* Work task:
Scan the entries below for the string "opera" and copy every line where it turns up.

* Transcribed page contents:
******************************
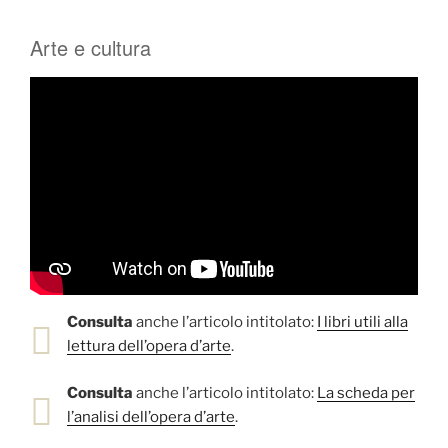
Arte e cultura
Consulta
anche l’articolo intitolato:
I libri utili alla
lettura dell’opera d’arte
.
Consulta
anche l’articolo intitolato:
La scheda per
l’analisi dell’opera d’arte
.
******************************
* Problem solution:
lettura dell’opera d’arte
l’analisi dell’opera d’arte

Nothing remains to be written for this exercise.